Theoretically, if a study’s outcome is true, the same set-up would lead to the same results. A recent article in The Economist revealed the reality—that attempts to reproduce landmark scientific findings have failed to do so in most cases.
“If a systematic campaign of replication does not lead to the same results, then either the original research is flawed (as the replicators claim) or the replications are (as many of the original researchers ... contend). Either way, something is awry,” wrote the magazine.
It can be difficult to reproduce results for many reasons. Most papers don’t include a list of the laboratory tools used, and researchers are less likely today than even five years ago to share their raw data. And if subsequent tries don’t find the same results, it does not mean that the original results were intentionally flawed; the pressure to publish and the unstable foundation of some projects leads to false positives.
Whatever the reason, research published with incorrect findings leads to waste that costs time and money away from valuable projects that could lead to improved therapeutics for Parkinson’s and other diseases. For example, pharmaceutical companies may direct attention to developing drugs for a new target that turns out not to be the key to a cure.
The Michael J. Fox Foundation (MJFF) has created infrastructure and best practices to reduce such waste and encourage sound, reproducible findings. Still, more needs to be done.
Setting Studies Up for Replication
The Parkinson’s Progression Markers Initiative (PPMI)—a MJFF-sponsored study to identify and validate biomarkers of Parkinson’s disease—makes all data available in real-time. Investigators, including those not involved in PPMI, can mine clinical, biological and imaging data from more than 600 study participants. This open-access model promotes replication and original research on this population to identify and validate new findings quicker, leading to better therapies faster.
The rich volunteer profiles and large, geographically diverse cohorts in PPMI and other MJFF-sponsored studies, such as the LRRK2 Cohort Consortium, also boost outcome replication.

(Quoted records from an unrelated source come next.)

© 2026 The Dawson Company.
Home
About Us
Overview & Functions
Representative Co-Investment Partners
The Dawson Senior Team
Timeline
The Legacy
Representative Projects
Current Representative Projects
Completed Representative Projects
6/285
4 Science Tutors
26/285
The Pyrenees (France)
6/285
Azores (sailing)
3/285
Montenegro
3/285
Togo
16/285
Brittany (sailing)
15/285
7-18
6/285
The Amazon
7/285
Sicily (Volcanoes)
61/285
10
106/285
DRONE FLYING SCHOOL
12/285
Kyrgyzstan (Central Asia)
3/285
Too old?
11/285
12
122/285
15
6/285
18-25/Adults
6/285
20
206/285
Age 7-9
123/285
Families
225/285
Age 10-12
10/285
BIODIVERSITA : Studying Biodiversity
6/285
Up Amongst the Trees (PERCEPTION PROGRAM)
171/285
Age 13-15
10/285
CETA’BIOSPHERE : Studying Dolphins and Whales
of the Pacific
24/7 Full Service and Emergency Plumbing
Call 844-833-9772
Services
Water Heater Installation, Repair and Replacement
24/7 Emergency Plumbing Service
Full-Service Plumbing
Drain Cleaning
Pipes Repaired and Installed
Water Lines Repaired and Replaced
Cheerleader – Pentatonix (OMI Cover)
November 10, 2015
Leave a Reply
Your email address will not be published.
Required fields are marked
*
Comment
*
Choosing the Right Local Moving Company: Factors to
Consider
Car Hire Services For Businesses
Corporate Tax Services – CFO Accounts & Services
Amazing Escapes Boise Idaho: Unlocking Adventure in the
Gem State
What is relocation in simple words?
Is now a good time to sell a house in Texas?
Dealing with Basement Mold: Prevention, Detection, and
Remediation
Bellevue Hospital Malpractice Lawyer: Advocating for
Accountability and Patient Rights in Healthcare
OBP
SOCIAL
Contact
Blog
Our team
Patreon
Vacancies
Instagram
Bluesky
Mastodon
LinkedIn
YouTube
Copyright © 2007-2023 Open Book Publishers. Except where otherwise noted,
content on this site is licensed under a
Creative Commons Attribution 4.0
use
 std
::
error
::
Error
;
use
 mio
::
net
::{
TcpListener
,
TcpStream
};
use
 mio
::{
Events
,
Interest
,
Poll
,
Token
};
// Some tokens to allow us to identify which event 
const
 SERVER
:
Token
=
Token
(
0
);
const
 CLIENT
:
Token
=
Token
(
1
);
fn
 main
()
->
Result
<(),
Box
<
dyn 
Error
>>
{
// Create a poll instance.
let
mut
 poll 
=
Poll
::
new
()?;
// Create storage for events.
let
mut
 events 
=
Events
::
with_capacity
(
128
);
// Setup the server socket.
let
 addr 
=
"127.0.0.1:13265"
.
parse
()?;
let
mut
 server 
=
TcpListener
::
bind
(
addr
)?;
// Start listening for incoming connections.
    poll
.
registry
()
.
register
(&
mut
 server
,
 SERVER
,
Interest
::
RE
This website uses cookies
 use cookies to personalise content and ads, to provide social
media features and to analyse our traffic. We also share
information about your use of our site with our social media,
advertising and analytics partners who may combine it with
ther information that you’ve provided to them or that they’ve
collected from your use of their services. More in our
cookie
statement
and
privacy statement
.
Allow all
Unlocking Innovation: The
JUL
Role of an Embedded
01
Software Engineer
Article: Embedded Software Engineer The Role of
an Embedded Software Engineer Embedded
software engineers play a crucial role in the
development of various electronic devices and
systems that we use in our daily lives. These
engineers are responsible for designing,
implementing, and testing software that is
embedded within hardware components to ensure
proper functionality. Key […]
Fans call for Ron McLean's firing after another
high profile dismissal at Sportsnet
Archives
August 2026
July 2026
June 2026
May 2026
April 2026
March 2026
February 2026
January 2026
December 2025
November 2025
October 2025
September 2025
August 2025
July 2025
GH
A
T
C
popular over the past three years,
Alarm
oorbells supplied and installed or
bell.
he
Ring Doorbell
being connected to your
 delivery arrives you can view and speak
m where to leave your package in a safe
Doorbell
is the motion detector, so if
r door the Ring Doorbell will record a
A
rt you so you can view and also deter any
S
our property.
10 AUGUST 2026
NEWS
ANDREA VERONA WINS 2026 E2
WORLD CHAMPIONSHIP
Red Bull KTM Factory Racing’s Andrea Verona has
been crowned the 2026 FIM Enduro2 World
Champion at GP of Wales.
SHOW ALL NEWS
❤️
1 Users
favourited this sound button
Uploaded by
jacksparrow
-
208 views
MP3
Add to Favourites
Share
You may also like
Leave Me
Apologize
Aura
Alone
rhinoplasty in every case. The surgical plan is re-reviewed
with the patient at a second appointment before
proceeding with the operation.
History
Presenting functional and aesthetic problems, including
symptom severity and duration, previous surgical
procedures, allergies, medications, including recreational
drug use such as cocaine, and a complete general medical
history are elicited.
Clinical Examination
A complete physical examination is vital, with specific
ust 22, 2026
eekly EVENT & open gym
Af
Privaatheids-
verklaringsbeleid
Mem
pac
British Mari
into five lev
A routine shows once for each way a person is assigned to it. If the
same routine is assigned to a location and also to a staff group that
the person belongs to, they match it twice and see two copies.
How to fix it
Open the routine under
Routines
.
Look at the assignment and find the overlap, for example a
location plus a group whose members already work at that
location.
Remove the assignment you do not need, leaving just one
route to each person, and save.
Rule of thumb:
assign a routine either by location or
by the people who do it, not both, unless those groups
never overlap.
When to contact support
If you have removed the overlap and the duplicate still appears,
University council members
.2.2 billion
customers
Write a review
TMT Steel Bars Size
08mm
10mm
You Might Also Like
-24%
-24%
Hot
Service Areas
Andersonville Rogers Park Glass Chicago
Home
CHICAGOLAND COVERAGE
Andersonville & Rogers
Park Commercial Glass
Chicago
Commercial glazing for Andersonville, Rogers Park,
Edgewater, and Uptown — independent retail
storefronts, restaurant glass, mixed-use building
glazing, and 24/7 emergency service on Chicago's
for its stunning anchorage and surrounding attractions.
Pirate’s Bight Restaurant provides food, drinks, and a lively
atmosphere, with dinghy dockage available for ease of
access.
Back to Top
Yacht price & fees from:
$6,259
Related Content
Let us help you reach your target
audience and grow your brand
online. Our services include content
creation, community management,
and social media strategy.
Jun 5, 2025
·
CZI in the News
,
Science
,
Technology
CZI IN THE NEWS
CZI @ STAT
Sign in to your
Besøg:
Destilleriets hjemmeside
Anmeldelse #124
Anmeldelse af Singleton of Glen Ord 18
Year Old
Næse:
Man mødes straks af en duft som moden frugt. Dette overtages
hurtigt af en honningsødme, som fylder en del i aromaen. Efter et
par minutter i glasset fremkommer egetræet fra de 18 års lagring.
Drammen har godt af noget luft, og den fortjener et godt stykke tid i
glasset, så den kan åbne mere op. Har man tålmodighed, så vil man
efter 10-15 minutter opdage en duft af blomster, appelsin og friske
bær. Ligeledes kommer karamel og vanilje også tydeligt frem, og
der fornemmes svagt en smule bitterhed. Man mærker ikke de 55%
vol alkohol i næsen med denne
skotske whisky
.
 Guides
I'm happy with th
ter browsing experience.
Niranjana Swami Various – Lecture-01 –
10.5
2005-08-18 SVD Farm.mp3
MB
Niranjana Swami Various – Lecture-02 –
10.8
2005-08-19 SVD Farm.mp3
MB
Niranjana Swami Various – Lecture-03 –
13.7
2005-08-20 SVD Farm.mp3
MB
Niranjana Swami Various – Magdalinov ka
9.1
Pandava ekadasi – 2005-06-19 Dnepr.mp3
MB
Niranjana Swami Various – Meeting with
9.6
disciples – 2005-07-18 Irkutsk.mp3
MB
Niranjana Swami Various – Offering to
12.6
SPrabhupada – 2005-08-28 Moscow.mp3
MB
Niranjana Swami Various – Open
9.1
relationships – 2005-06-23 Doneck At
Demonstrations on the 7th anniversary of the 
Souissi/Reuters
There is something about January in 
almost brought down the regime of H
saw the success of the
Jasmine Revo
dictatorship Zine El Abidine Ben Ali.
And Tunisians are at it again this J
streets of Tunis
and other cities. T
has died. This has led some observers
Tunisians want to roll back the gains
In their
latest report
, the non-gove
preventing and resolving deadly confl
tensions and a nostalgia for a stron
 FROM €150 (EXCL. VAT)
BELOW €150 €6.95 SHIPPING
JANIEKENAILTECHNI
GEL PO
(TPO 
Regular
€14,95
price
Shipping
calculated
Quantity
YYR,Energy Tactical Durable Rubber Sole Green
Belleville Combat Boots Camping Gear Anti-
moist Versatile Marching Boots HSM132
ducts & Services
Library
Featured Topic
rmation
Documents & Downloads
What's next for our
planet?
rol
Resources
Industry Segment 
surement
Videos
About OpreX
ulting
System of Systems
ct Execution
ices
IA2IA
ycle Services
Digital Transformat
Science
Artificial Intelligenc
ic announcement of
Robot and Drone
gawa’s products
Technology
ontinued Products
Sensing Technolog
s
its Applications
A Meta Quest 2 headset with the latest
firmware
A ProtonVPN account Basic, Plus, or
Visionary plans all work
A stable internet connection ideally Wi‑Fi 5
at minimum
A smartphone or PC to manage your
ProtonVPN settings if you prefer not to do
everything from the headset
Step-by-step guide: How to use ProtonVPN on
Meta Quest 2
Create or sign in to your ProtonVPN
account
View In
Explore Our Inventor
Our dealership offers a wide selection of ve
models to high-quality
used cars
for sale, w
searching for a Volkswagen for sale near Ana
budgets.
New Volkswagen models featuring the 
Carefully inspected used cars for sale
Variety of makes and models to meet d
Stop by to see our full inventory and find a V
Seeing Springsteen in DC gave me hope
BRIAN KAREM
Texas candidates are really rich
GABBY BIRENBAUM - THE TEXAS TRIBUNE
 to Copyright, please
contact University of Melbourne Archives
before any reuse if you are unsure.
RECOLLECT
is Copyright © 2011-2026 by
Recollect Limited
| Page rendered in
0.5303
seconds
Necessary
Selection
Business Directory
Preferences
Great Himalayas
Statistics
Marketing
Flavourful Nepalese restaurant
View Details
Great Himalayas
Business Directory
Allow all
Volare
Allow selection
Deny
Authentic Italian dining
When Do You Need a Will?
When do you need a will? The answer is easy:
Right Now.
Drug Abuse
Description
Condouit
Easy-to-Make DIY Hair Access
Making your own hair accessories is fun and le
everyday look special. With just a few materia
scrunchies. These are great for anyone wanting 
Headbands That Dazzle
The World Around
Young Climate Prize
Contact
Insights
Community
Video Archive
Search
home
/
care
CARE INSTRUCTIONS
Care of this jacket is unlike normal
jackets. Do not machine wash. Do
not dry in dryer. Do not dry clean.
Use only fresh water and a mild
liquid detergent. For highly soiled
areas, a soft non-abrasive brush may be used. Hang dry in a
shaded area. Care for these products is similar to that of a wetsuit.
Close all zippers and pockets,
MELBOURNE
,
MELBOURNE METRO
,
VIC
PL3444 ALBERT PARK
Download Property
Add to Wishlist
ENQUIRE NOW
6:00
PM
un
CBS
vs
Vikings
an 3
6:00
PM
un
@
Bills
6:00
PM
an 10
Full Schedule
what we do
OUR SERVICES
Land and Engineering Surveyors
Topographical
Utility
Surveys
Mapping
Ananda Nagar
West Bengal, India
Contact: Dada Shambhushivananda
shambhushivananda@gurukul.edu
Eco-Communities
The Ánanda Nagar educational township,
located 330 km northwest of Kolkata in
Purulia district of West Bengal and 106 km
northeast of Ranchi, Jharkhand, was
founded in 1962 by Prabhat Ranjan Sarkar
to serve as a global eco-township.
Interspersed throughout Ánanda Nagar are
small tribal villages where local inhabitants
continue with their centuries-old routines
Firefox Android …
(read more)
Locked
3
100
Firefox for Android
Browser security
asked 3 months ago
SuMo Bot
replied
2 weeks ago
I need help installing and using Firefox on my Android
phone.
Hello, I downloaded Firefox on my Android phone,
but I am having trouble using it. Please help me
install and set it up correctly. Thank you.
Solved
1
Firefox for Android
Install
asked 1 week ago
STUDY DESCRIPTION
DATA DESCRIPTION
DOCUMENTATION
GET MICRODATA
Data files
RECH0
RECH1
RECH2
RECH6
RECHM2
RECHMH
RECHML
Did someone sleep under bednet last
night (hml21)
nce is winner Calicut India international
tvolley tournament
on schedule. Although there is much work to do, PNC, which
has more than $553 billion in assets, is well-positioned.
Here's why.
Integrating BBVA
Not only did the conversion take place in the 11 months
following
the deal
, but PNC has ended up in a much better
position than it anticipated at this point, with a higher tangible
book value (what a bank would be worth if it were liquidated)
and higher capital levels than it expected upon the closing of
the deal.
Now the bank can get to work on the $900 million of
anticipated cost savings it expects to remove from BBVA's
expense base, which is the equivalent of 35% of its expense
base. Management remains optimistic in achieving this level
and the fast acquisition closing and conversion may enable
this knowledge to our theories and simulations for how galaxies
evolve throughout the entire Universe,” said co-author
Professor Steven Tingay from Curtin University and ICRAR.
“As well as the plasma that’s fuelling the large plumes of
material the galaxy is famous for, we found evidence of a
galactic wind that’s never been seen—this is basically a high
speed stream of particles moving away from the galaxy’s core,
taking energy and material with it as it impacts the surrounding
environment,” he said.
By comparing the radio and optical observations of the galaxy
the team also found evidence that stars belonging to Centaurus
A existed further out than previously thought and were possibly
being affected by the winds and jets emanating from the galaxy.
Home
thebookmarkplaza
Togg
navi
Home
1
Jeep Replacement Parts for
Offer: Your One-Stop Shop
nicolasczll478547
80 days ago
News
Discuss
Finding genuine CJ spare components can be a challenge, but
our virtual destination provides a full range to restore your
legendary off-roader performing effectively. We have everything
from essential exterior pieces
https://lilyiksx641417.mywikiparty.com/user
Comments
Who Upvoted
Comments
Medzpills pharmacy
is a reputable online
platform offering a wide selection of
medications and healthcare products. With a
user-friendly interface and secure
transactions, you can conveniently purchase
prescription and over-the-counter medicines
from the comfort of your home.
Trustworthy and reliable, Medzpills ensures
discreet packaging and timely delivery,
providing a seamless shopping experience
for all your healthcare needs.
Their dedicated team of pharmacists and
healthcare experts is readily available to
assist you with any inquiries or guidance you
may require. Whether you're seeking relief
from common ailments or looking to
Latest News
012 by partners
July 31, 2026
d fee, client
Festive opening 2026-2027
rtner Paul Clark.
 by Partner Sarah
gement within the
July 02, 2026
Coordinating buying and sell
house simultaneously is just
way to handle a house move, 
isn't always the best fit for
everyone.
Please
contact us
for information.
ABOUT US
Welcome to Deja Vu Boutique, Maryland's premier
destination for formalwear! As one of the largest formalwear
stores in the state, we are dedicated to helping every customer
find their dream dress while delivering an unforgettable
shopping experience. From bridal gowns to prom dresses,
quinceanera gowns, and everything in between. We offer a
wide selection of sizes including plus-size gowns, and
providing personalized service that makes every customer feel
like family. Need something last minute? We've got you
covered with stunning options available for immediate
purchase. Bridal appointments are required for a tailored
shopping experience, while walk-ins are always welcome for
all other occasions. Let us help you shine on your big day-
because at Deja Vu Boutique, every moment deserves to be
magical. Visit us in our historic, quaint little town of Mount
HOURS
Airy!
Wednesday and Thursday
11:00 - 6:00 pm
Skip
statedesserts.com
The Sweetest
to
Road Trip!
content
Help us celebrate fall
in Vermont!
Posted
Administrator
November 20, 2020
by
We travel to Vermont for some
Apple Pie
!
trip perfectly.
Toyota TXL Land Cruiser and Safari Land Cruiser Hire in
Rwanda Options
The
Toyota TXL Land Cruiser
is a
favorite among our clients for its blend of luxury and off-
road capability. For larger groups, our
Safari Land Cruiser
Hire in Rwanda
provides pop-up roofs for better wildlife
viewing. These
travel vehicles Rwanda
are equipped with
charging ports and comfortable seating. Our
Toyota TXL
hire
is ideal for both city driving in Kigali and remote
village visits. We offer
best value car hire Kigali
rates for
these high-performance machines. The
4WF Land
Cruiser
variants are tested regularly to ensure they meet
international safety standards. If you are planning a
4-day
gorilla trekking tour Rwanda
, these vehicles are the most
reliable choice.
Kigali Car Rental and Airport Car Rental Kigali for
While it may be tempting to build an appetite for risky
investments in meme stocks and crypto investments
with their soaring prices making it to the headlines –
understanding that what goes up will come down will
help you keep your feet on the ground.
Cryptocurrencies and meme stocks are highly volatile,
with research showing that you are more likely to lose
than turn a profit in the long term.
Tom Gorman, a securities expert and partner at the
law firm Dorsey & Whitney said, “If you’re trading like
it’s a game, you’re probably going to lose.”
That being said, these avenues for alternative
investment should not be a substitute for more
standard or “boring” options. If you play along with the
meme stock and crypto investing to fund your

The more researchers know about each subject and the larger the number of subjects there are, the more confident their results can be.
Furthermore, investigators can stratify patients to different therapies based on certain characteristics—e.g. clinical presentation or protein levels. Different subtypes may respond to different therapies, and choosing those more likely to have a favorable outcome can increase the significance—and reproducibility—of studies. This is one of the reasons MJFF is working so hard to find biomarkers of Parkinson’s disease: to be able to stratify patients for trials.
Providing the Right Tools
Some scientific journals are requiring more information from scientists submitting papers, including details on the laboratory tools used (though they are published in an online supplement). Even with that information, replication may be difficult because pre-clinical tools are hard to recreate precisely and hard to access from those who have them already. Like in the kitchen, if these ingredients of research are off, the end result will be, too.
The MJFF Tools Program exists to create, validate and distribute pre-clinical tools (antibodies, cell lines, etc.) so that different studies are working with the same ingredients. By making tools needed across the field available at little to no cost, the Foundation levels the playing field and supports replication.
Providing Feedback Along the Way
Too often, too, researchers work in siloes—holing up, crunching numbers and submitting their work for publication without talking about their analysis along the way. MJFF holds regular assessment calls and meetings with grantees to discuss progress, serve as advisors and sounding boards, and offer perspective and resources that can help them meet incremental milestones. This real-time feedback helps resolve complications or express concerns quicker and allows the investigator to redirect if an unexpected factor arises, thereby reducing time wasted going down the wrong road.
“There are errors in a lot more of the scientific papers being published, written about and acted on than anyone would normally suppose, or like to think,” wrote The Economist. Around MJFF we say often, “This is why our Foundation exists…” We’re trying to discourage such a mismatch in Parkinson’s publications because, in the end, no one benefits from false findings. Least of all patients.